◆ TASK GOAL
The answer should consist of every line in the material below that has the word "семинару".

'''

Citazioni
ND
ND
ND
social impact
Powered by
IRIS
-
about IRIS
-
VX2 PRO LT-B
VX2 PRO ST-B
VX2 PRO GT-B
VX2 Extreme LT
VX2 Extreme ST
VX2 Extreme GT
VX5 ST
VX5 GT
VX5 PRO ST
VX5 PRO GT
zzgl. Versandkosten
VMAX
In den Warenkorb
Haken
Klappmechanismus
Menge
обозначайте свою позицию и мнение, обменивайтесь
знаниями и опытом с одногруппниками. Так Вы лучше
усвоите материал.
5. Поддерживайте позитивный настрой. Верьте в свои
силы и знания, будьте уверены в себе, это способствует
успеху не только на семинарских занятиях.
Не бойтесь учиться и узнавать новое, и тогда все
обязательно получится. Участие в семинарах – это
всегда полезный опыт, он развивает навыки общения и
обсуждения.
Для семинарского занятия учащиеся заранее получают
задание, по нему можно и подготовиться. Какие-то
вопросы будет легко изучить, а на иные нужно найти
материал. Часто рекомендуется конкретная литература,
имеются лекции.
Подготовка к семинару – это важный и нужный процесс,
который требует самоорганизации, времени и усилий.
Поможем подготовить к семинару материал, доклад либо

'''
'''

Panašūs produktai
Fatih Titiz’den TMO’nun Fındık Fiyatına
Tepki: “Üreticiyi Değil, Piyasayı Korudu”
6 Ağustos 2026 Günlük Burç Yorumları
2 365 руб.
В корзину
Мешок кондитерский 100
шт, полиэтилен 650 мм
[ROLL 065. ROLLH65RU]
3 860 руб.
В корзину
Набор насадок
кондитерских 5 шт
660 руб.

'''
'''

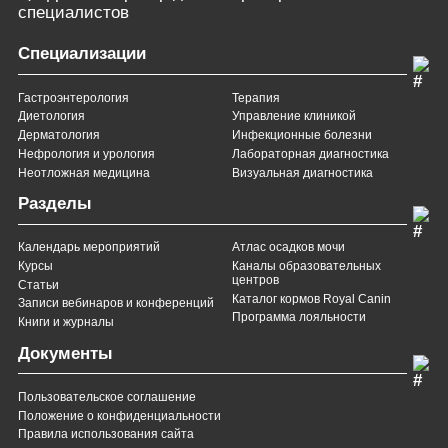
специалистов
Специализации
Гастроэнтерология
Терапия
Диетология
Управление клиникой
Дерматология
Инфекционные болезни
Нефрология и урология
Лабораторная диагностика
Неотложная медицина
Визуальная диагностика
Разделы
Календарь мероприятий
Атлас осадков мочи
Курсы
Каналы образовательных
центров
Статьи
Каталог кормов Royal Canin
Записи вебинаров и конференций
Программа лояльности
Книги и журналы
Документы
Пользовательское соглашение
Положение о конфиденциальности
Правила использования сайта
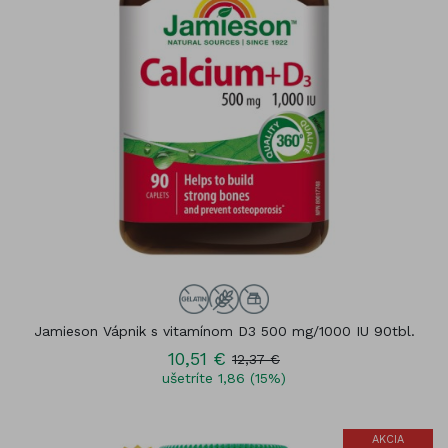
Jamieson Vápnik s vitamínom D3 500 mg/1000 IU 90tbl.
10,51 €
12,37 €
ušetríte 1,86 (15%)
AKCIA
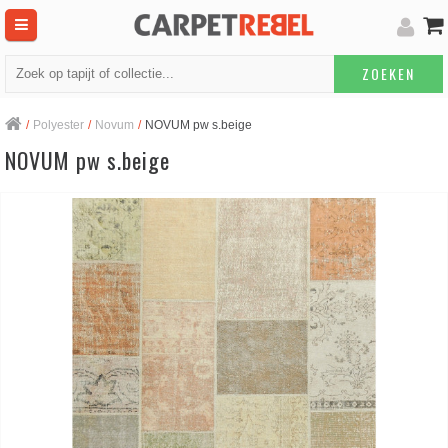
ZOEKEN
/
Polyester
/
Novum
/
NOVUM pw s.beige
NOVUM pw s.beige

'''

◆ TASK SOLUTION
Подготовка к семинару – это важный и нужный процесс,
Поможем подготовить к семинару материал, доклад либо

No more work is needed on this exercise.